I initially created this cocktail for Christmas as you may have noticed but I decided it is still delicious to imbibe all year round. Another seasonal cocktail I love enjoying on cold evenings is a Mexican Hot Chocolate version of this treat and today I am kicking it up a notch with some candy canes and vanilla beans. I love adding some additional flavor to the eggnog because it elevates the flavor and adds a festive twist. This drink could also be served as a eggnog punch to serve at a party. Cheers!

Ingredients:
- 1.5 ounces of spiced rum
- 1 tablespoon of vanilla bean paste
- ½ cup of ice
- 1 tablespoon of candy cane simple syrup (*recipe below)
Garnish: Whip cream and crushed candy canes
Instructions:
- In a large glass add rum, vanilla bean paste and candy cane simple syrup.

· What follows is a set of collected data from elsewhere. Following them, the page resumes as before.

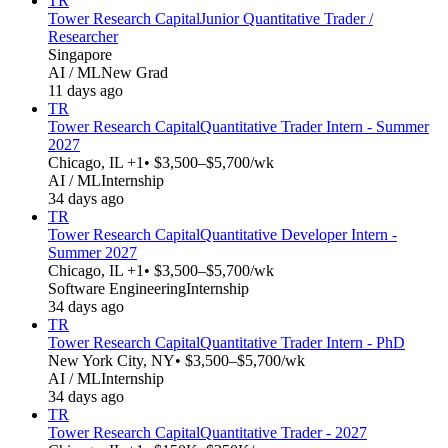
TR
Tower Research Capital
Junior Quantitative Trader /
Researcher
Singapore
AI / ML
New Grad
11 days ago
TR
Tower Research Capital
Quantitative Trader Intern - Summer
2027
Chicago, IL +1
• $3,500–$5,700/wk
AI / ML
Internship
34 days ago
TR
Tower Research Capital
Quantitative Developer Intern -
Summer 2027
Chicago, IL +1
• $3,500–$5,700/wk
Software Engineering
Internship
34 days ago
TR
Tower Research Capital
Quantitative Trader Intern - PhD
New York City, NY
• $3,500–$5,700/wk
AI / ML
Internship
34 days ago
TR
Tower Research Capital
Quantitative Trader - 2027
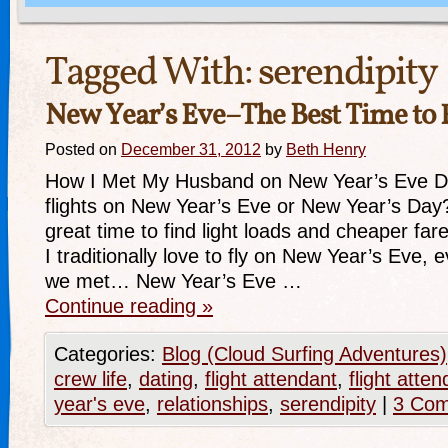
Tagged With:
serendipity
New Year’s Eve–The Best Time to 
Posted on
December 31, 2012
by
Beth Henry
How I Met My Husband on New Year’s Eve D
flights on New Year’s Eve or New Year’s Day? I
great time to find light loads and cheaper f
I traditionally love to fly on New Year’s Eve, 
we met… New Year’s Eve …
Continue reading
»
Categories:
Blog (Cloud Surfing Adventures)
crew life
,
dating
,
flight attendant
,
flight att
year's eve
,
relationships
,
serendipity
|
3 Co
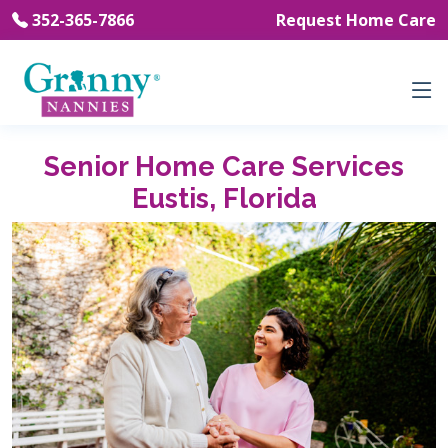
352-365-7866
Request Home Care
Senior Home Care Services
Eustis, Florida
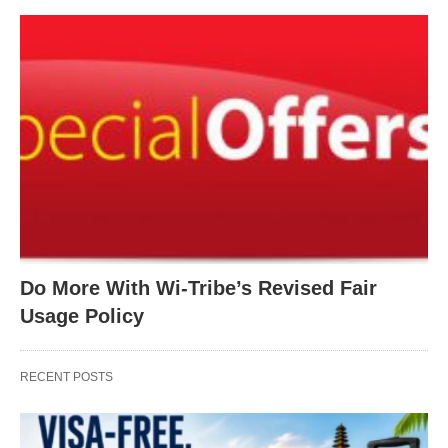
Do More With Wi-Tribe’s Revised Fair
Usage Policy
RECENT POSTS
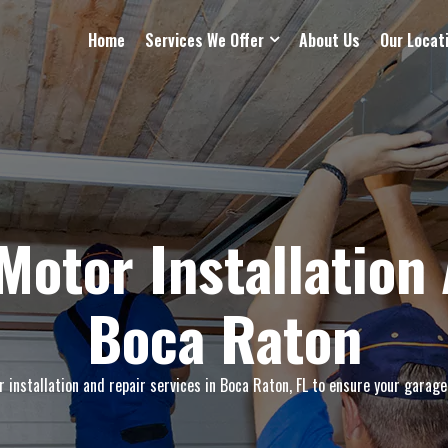
Home
Services We Offer
About Us
Our Locat
Motor Installation 
Boca Raton
installation and repair services in Boca Raton, FL to ensure your garage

- Stir mixture until all ingredients are combined
- Add ice to serving glass
- Pour mixture into serving glass
*Recipe: Candy Cane simple syrup Ingredients 1 cup of water 1 cup of sugar 1 candy cane crushed Instructions: In a saucepan combine sugar, water, and candy cane. Let it boil for until sugar dissolves Strain mixture and let it cool Extra syrup may be stored in a glass container for up to a week.